I’m a bit of a perfectionist. Which is an oxymoron in and of itself, because how can you be an imperfect perfectionist? I suppose what it comes down to is some things I absolutely insist on getting perfect and some things I can say it’s good enough and leave it. But not without a lot of internal finger wagging.

I have to wonder how much of my perfectionism I’ve handed down to my kids. It’s really a bit of a disservice, when you think about it. Our kids inherit our fears, our dislikes, our prejudices, and yes, our insistence on getting things right. At least some of our kids do. I suppose it depends on whether you see perfectionism as a positive or a negative.

As I typed the above list of things that our kids inherit, I tried–I really tried–to write something positive, like our love of music or our appreciation for having a clean house, but these things are not always so. Yes, sometimes our kids inherit our positive traits somewhere down the line, but it’s more often they inherit the negative ones. I wonder why that is.

But I digress. Is perfectionism a positive thing or a negative one? I’m thinking it’s positive until it gets in the way of having a sound mind. I can drive myself crazy trying to get something right. But once it’s there, I’m happy with it. It’s a relief.  There also comes a point when I know I’m just being picky, which may or may not be a positive thing. It’s easier to let go of a picky point than a perfectionist point.

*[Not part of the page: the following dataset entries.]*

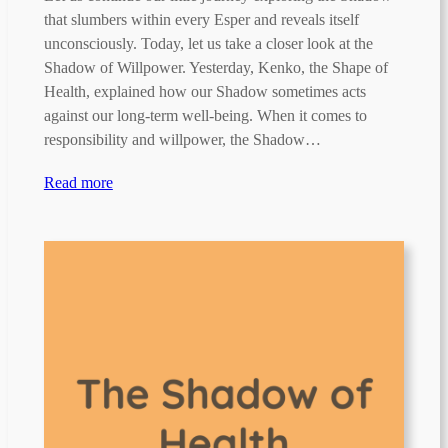
that slumbers within every Esper and reveals itself
unconsciously. Today, let us take a closer look at the
Shadow of Willpower. Yesterday, Kenko, the Shape of
Health, explained how our Shadow sometimes acts
against our long-term well-being. When it comes to
responsibility and willpower, the Shadow…
Read more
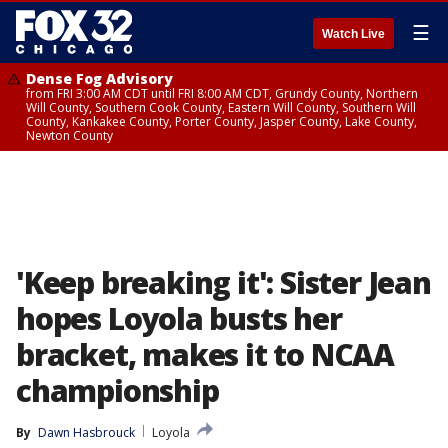
☰
Watch Live
Dense Fog Advisory
from FRI 3:00 AM CDT until FRI 8:00 AM CDT, Grundy County, Northern
Will County, Southern Cook County, Eastern Will County, Southern Will
County, Kankakee County, Porter County, Jasper County, Lake County,
Newton County
'Keep breaking it': Sister Jean
hopes Loyola busts her
bracket, makes it to NCAA
championship
By
Dawn Hasbrouck
Loyola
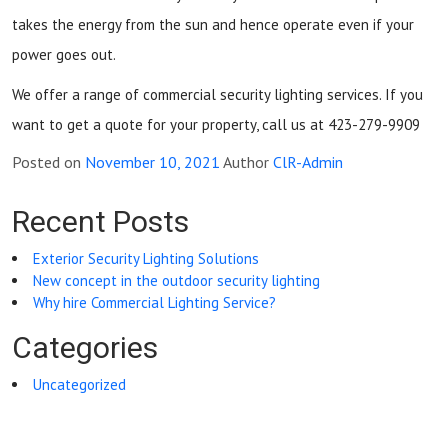
takes the energy from the sun and hence operate even if your
power goes out.
We offer a range of commercial security lighting services. If you
want to get a quote for your property, call us at 423-279-9909
Posted on
November 10, 2021
Author
ClR-Admin
Recent Posts
Exterior Security Lighting Solutions
New concept in the outdoor security lighting
Why hire Commercial Lighting Service?
Categories
Uncategorized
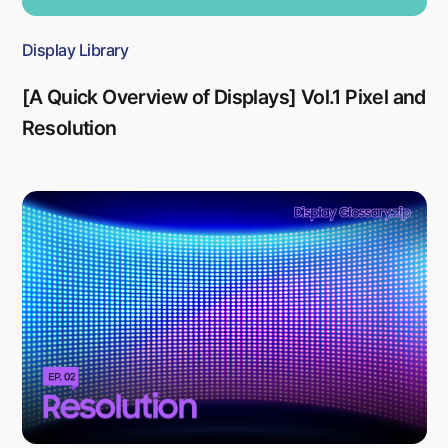
Display Library
[A Quick Overview of Displays] Vol.1 Pixel and
Resolution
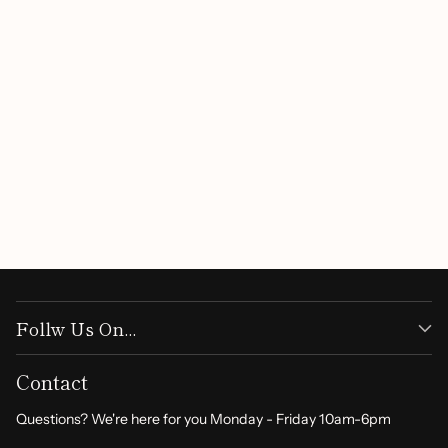
Follw Us On...
Contact
Questions? We're here for you Monday - Friday 10am-6pm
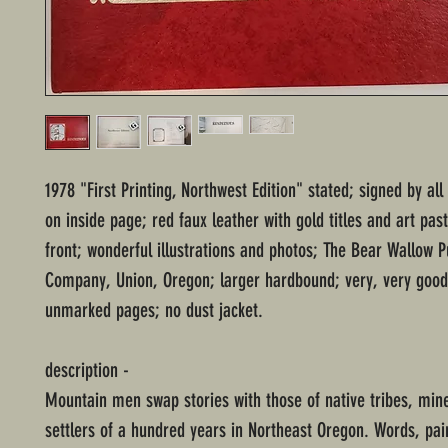
1978 "First Printing, Northwest Edition" stated; signed by all
on inside page; red faux leather with gold titles and art pas
front; wonderful illustrations and photos; The Bear Wallow P
Company, Union, Oregon; larger hardbound; very, very good 
unmarked pages; no dust jacket.
description -
Mountain men swap stories with those of native tribes, min
settlers of a hundred years in Northeast Oregon. Words, pai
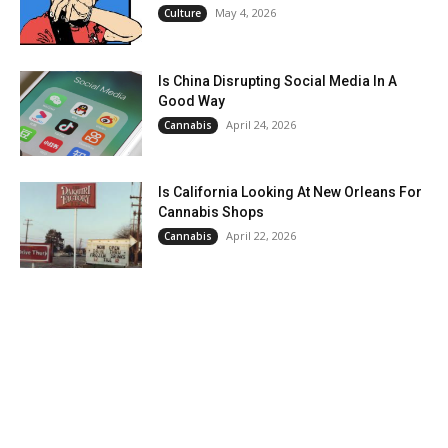
May 4, 2026
Culture
Is China Disrupting Social Media In A
Good Way
April 24, 2026
Cannabis
Is California Looking At New Orleans For
Cannabis Shops
April 22, 2026
Cannabis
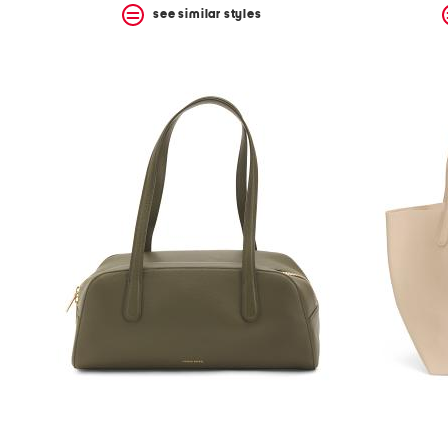
see similar styles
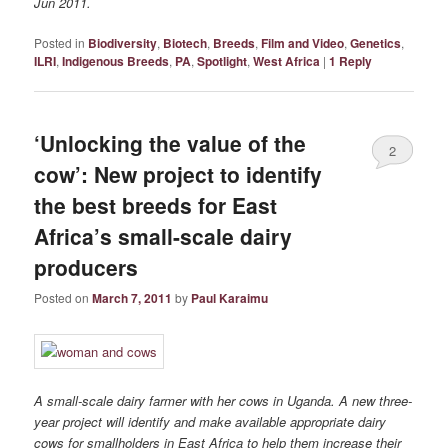
Jun 2011.
Posted in
Biodiversity
,
Biotech
,
Breeds
,
Film and Video
,
Genetics
,
ILRI
,
Indigenous Breeds
,
PA
,
Spotlight
,
West Africa
|
1
Reply
‘Unlocking the value of the
2
cow’: New project to identify
the best breeds for East
Africa’s small-scale dairy
producers
Posted on
March 7, 2011
by
Paul Karaimu
A small-scale dairy farmer with her cows in Uganda. A new three-
year project will identify and make available appropriate dairy
cows for smallholders in East Africa to help them increase their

This picky post is brought to you by Stream of Consciousness Saturday. Click the following link and join in: it’s fun!! https://lindaghill.com/2017/07/07/the-friday-reminder-and-prompt-for-socs-july-817/

Have you picked up my new book, The Magician’s Curse yet? I now have three rave reviews and one pretty good one on Amazon.com. Check it out and please take a chance on an indie author!

(Note: In the online preview, the formatting (tabs and spaces between paragraphs) is off in a few places. The copy for sale does not reflect this. I’m working on getting the “Look Inside” fixed.)

On Kindle and in paperback:
Amazon US
Amazon Canada
Amazon UK
Amazon Australia
and Amazon where ever else you are in the world, as well as
Kobo worldwide.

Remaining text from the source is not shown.